Authors:
(1) S M Rakib Hasan, Department of Computer Science and Engineering, BRAC University, Dhaka, Bangladesh (sm.rakib.hasan@g.bracu.ac.bd);
(2) Aakar Dhakal, Department of Computer Science and Engineering, BRAC University, Dhaka, Bangladesh (aakar.dhakal@g.bracu.ac.bd).
V. Conclusion and Future Work, and References
In response to the escalating complexity of malware, researchers have been exploring innovative approaches to strengthen cybersecurity efforts. The development and application of advanced techniques, such as machine learning algorithms and behavioural analysis, have shown promise in augmenting the accuracy and efficiency of malware detection. Furthermore, as malware authors become more adept at evading detection, the focus has shifted toward understanding and countering the methods used for obfuscation.
The study [1] discussed the use of static disassembly and machine learning for malware classification, proposing four easy-to-extract and small-scale features for classification. The authors compare their proposed features with detailed behaviour-related features like API sequences and show that the proposed features provide macroscopic information about malware, achieving high accuracy with a smaller feature vector. The paper discusses various approaches to malware analysis combined with machine learning and hand-designed static features. Some approaches mentioned include using strings, registry changes, and API sequences for distinguishing malware variants, extracting 3 grams of byte codes, and using image representations with the K-Nearest Neighbors algorithm. The study also mentions the challenges in malware analysis, such as concept drift and the need for interpretability and explainability in models and features.

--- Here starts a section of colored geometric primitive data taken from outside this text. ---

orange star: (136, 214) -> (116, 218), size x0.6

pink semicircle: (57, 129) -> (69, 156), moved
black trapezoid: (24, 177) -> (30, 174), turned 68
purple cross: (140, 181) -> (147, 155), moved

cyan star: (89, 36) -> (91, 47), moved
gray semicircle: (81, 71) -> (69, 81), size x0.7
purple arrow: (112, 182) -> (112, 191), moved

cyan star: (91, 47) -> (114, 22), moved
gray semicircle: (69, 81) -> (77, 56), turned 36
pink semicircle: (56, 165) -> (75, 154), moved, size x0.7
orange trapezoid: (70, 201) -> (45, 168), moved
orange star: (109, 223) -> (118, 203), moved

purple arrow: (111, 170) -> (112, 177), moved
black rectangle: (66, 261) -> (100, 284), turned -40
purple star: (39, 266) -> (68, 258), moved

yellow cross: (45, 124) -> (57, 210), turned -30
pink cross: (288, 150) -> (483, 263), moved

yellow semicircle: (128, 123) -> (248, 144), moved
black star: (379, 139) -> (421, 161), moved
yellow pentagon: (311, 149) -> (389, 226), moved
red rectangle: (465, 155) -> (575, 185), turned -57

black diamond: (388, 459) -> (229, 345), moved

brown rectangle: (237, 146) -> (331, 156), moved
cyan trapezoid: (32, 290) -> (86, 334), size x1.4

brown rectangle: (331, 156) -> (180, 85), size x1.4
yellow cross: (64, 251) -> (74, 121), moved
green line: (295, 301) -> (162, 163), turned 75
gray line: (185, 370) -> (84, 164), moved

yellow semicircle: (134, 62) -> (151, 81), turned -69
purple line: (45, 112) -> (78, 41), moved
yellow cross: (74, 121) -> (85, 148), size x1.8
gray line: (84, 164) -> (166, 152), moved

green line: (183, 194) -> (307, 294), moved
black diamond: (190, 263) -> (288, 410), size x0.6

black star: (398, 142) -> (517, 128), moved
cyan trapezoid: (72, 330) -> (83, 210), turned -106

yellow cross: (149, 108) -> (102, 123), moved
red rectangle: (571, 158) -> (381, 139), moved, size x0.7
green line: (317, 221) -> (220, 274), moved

According to another study [2], malware analysis involves two main tasks: malware detection and malware classification, with the latter assigning each sample to the correct malware family. Malware classification systems can be divided into two groups: dynamic analysis and static analysis. Dynamic analysis methods capture the behaviour of the program at runtime by monitoring interactions with the operating system, such as analysing API calls and their temporal order or extracting behavioural graphs based on API call parameters. Static analysis methods perform analysis without executing the program, using techniques like pattern detection, bytecode analysis, or disassembling the code to extract information on the program’s content. Both dynamic and static analysis rely on the extraction of features for malware detection and classification. This paper focuses on malware classification based on the extraction of static features from PE malware designed for MS Windows systems.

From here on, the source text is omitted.